First on the list is Rev Philip George Alexander, who was appointed curate of Christchurch Downend in 1910. In 1909 he founded the Downend Scout Group and in April 1913 he married Fannie, a daughter of the vicar, Rev John Walter Dann. Fannie was related to two notable Downend Families: she was a niece of both Lady Cave and W.G. Grace. Philip Alexander took up a naval chaplaincy on H.M.S. Blenheim in 1912, from which he was transferred to H.M.S. Falmouth and in 1916, he was aboard HMS Hampshire: also aboard was Lord Kitchener, the British Secretary of State for War. Lord Kitchener was on his way to Russia where it was hoped he could persuade that country to stay in the War against Germany but, as the ship was sailing near the Orkney Isles, she was sunk by a German mine on 5th June 1916. All but 12 of the crew were lost. Lord Kitchener and Philip Alexander were amongst those who lost their lives. Rev. Philip George Alexander is commemorated on the Portsmouth Naval Memorial. This means that, sadly, his body was never recovered. He is also remembered on the Royal Naval Cemetery at Lyness, Orkney. At the time of his death, his wife Fannie was living in Bath. But what about the other six names and what do we know of them?

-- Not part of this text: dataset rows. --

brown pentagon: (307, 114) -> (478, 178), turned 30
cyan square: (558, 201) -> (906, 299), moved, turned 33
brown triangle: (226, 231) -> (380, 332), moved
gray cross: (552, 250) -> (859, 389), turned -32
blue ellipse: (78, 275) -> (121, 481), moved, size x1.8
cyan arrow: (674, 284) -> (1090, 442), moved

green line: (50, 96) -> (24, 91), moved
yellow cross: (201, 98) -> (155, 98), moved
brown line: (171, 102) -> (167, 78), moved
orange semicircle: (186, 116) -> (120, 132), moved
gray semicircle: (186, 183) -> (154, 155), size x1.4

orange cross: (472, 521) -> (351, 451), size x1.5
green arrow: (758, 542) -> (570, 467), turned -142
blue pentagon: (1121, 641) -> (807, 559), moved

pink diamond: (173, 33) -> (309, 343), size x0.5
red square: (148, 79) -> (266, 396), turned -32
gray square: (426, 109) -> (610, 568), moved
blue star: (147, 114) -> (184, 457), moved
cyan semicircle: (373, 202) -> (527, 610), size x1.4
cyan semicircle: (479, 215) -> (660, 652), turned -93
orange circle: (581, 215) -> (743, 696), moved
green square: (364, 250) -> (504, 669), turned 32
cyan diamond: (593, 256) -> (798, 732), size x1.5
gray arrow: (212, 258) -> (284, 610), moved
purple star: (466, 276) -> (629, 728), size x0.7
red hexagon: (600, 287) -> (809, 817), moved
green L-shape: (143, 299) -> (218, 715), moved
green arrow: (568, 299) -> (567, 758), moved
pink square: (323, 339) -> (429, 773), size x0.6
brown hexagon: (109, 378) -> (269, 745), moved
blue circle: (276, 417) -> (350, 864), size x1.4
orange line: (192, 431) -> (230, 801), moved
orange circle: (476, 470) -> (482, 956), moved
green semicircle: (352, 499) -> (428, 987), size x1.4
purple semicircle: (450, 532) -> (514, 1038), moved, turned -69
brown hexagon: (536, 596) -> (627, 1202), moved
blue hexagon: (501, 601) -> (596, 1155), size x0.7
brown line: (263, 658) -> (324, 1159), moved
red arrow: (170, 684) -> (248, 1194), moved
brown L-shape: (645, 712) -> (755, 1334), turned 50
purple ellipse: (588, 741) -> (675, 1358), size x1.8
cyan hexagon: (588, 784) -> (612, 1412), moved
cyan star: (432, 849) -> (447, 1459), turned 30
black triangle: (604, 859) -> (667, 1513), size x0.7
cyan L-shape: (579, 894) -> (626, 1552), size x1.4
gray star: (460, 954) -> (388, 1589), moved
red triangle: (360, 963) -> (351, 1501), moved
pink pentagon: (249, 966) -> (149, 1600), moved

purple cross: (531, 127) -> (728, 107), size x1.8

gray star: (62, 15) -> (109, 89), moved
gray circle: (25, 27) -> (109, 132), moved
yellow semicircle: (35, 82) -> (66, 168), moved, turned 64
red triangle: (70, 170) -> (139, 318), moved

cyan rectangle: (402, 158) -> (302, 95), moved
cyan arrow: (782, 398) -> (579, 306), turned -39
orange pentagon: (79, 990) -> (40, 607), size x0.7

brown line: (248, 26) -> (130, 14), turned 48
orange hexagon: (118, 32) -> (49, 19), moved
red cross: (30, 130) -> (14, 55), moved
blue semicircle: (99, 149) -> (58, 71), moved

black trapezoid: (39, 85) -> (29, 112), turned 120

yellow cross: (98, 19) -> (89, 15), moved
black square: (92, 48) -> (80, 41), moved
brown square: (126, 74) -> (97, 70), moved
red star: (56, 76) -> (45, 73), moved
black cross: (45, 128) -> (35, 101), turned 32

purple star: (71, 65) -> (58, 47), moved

Private Arthur Hammond was born in Cardiff, the son of George and Maria Hammond, but by 1911 he and his family had moved to 5 Downend Park, Downend. He enlisted in the Devonshire Regiment but was killed in action on 24th April 1918 at the age of 19. He is buried at Pozieres Memorial in France.
Private Albert Edward George, the son of Thomas and Clara George. He lived at 1 Downend Park and enlisted in the Eighth Battalion of the Gloucester Regiment. He was killed in action at the age of 19 on 18th November 1916 and is buried at the Thiepval Memorial.
Private Douglas Henry Callaghan, the son of Richard and Eliza Callaghen who lived in Dial Lane, Downend. He enlisted in the Machine Gun Corps (Infantry) but was killed in action at the age of 19 on 23rd August 1918. He is buried at Douchy-Les-Avette British Cemetery in France.
Corporal Frederick George Carnelly, the son of Harry and Ada Carnelley was born in Doncaster but by 1911 he and his family were living at 121 Downend Road, Fishponds. He enlisted at the age of 18 in the Royal Garrison Artillery but was killed in action on 26th June 1918 at the age of 21. He is buried at Departement due Pas-de-Calais, Nord-Pas-De-Calais France.
Private George Davis, son of David and Elizabeth Davis, lived at Clarence Road, Downend. He enlisted in the 1st/7th Battalian of the Worcestershire Regiment but was killed in action on 16th June 1917 at the age of 19. He is buried at Fresquieres Hill British Cemetery.
Sapper Harold Randolph Hill, the son of Albert and Caroline Hill of Florence Villa, 25 North Street. He enlisted in the 1st/2nd (South Midlands) Field Company of the Royal Engineers. He was killed in action on 18th August 1916 and is buried at Aveluy Communal Cemetary Extension.
Some of these names also appear on the War Memorial in Page Park which was erected “in glorious memory of the men of DOWNEND AND SOUNDWELL who gave their lives in the GREAT WAR 1914 – 1918 “Their name liveth for evermore”. This War Memorial also lists other residents of Downend who lost their lives in that conflict.
February 2015 – The Secretary of State for Culture, Media and Sport has decided to add Downend Boy Scouts’ War Memorial to the List of Buildings of Special Architectural or Historic Interest. The memorial is now listed at Grade II.